Although Mantras without any actual linguistic meaning are still considered to be musically uplifting and spiritually meaningful, the traditional mantras are seen as more essential.

  • Vocal
  • Tanpuri/Tanpura
  • Harmonium
  • Sitar
  • Guitar
  • Tabla and percussion/ various

(Indian) Fusion, Improvisation Concerts

We compose and jam regularly with Indian instruments. Our influences are wide but circle around classics influences, such as: Anoushkar Shankar, Niladri Kumar, The Raga Rock of Ananda Shankar, and the Jazz influences of Miles Davis and John McLaughlin. (Perhaps a little notion also from pop bands like Cornershop). The key for good Indian Music fusion is the quality of participants and good listeners. Improvisation structures are may sometimes be directed, and revolve around raga type format structure.

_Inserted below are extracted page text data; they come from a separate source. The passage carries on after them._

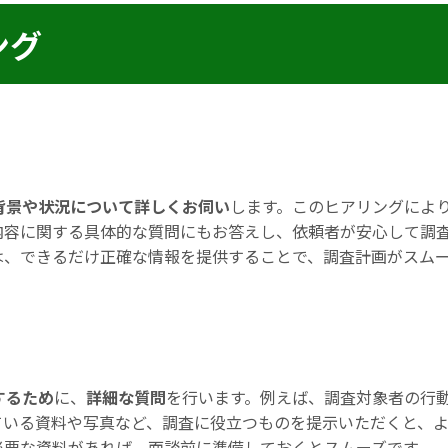
ング
背景や状況について詳しくお伺い
します。このヒアリングによ
内容に関する具体的な質問にもお答えし、依頼者が安心して調
は、できるだけ正確な情報を提供することで、調査計画がスム
するため
に、
詳細な質問
を行います。例えば、調査対象者の行
ている資料や写真など、調査に役立つものを提示いただくと、
必要な資料があれば、面談前に準備しておくとスムーズです。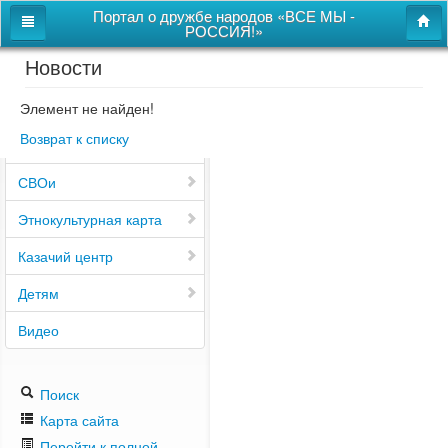
Портал о дружбе народов «ВСЕ МЫ -
РОССИЯ!»
Новости
Главная
Дом дружбы народов
Элемент не найден!
Возврат к списку
Новости
СВОи
Этнокультурная карта
Казачий центр
Детям
Видео
Поиск
Карта сайта
Перейти к полной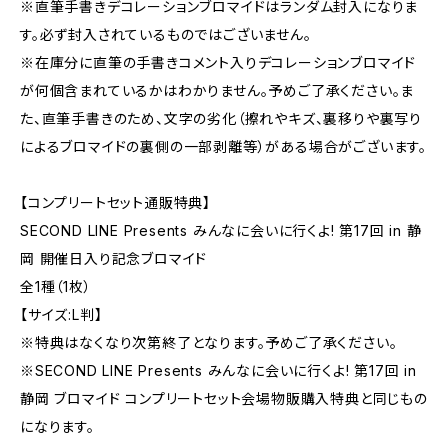
※直筆手書きデコレーションブロマイドはランダム封入になりま
す。必ず封入されているものではございません。
※在庫分に直筆の手書きコメント入りデコレーションブロマイド
が何個含まれているかはわかりません。予めご了承ください。ま
た、直筆手書きのため、文字の劣化（擦れやキズ、裏移りや裏写り
によるブロマイドの裏側の一部剥離等）がある場合がございます。
【コンプリートセット通販特典】
SECOND LINE Presents みんなに会いに行くよ! 第17回 in 静
岡 開催日入り記念ブロマイド
全1種（1枚）
【サイズ:L判】
※特典はなくなり次第終了となります。予めご了承ください。
※SECOND LINE Presents みんなに会いに行くよ! 第17回 in
静岡 ブロマイド コンプリートセット会場物販購入特典と同じもの
になります。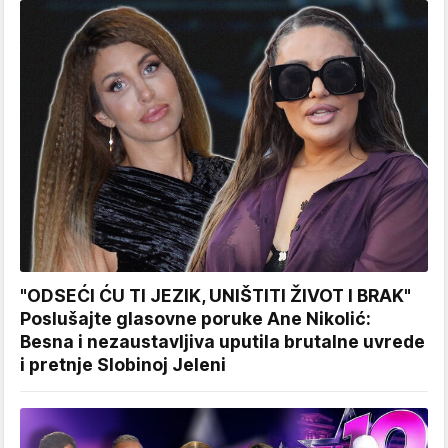
"ODSEĆI ĆU TI JEZIK, UNIŠTITI ŽIVOT I BRAK"
Poslušajte glasovne poruke Ane Nikolić:
Besna i nezaustavljiva uputila brutalne uvrede
i pretnje Slobinoj Jeleni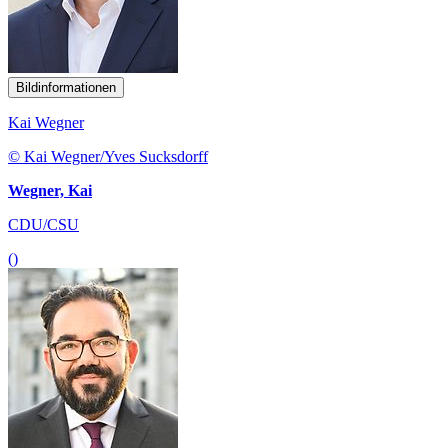
Bildinformationen
Kai Wegner
© Kai Wegner/Yves Sucksdorff
Wegner, Kai
CDU/CSU
()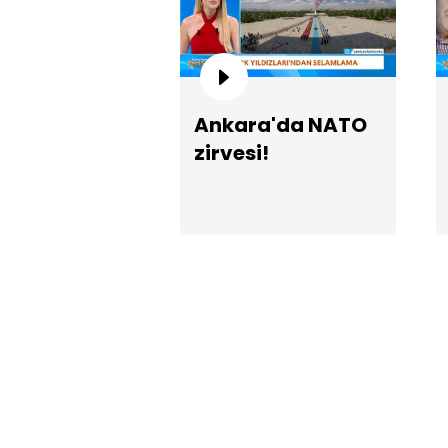
Ankara'da NATO
zirvesi!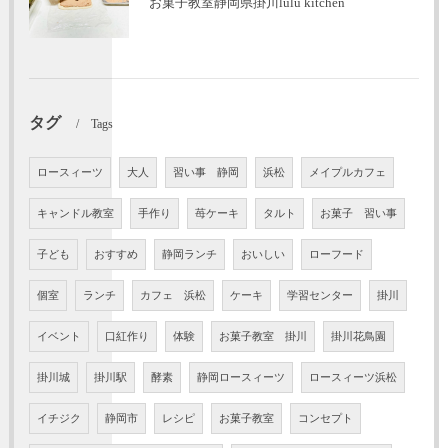
お菓子教室静岡県掛川lulu kitchen
タグ
Tags
ロースィーツ
大人
習い事 静岡
浜松
メイプルカフェ
キャンドル教室
手作り
苺ケーキ
タルト
お菓子 習い事
子ども
おすすめ
静岡ランチ
おいしい
ローフード
個室
ランチ
カフェ 浜松
ケーキ
学習センター
掛川
イベント
口紅作り
体験
お菓子教室 掛川
掛川花鳥園
掛川城
掛川駅
酵素
静岡ロースィーツ
ロースィーツ浜松
イチジク
静岡市
レシピ
お菓子教室
コンセプト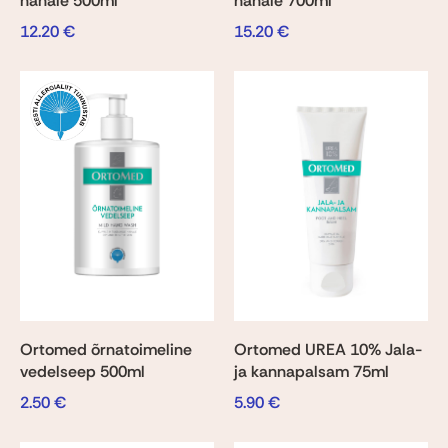
nahale 500ml
nahale 700ml
12.20
€
15.20
€
Ortomed õrnatoimeline
Ortomed UREA 10% Jala-
vedelseep 500ml
ja kannapalsam 75ml
2.50
€
5.90
€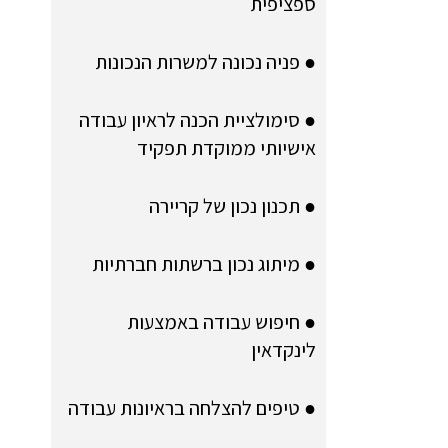
ספציפית
● פניה נכונה למשרות הנכונות
● סימולציית הכנה לראיון עבודה
אישיותי ממוקדת תפקיד
● תכנון נכון של קריירה
● מיתוג נכון ברשתות חברתיות
● חיפוש עבודה באמצעות
לינקדאין
● טיפים להצלחה בראיונות עבודה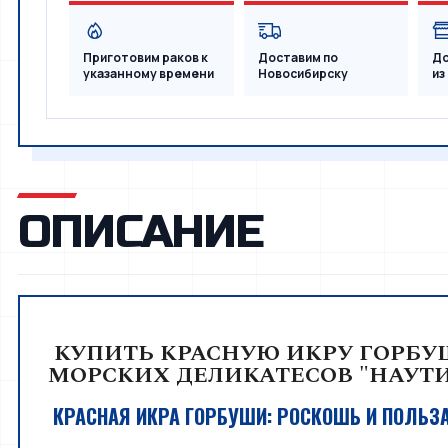
Приготовим раков к
Доставим по
До
указанному времени
Новосибирску
из
ОПИСАНИЕ
КУПИТЬ КРАСНУЮ ИКРУ ГОРБУШ
МОРСКИХ ДЕЛИКАТЕСОВ "НАУТИ
КРАСНАЯ ИКРА ГОРБУШИ: РОСКОШЬ И ПОЛЬЗ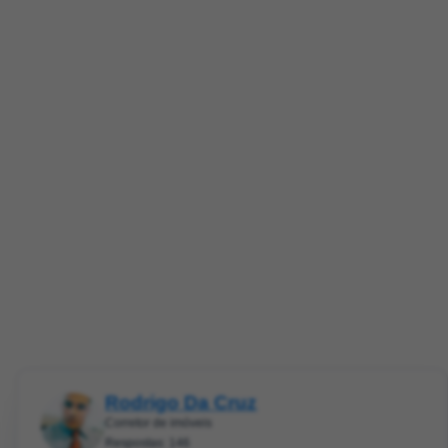
Rodrigo Da Cruz
Corretor de imóveis
Respostas: 146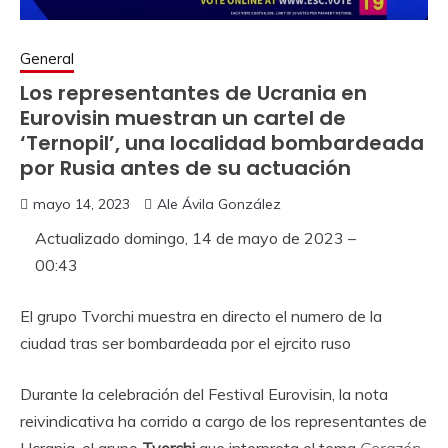
General
Los representantes de Ucrania en
Eurovisin muestran un cartel de
‘Ternopil’, una localidad bombardeada
por Rusia antes de su actuación
mayo 14, 2023
Ale Ávila González
Actualizado
domingo, 14 de mayo de 2023 –
00:43
El grupo Tvorchi muestra en directo el numero de la
ciudad tras ser bombardeada por el ejrcito ruso
Durante la celebración del Festival Eurovisin, la nota
reivindicativa ha corrido a cargo de los representantes de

Typically and concert we begin slow and in a meditation, to then gently speed up through an Alap, perhaps to a Jor, and then Jalla. Finishing is with a fast Jalla and with something like a “T High”. However most of the fun of a fusion concert is that the musicians do not know what will happen until the last note is played.

  • Sitar
  • Vocal
  • Drums, various
  • Sarangi – arranged on request
  • Most rock Instruments can be arranged on request.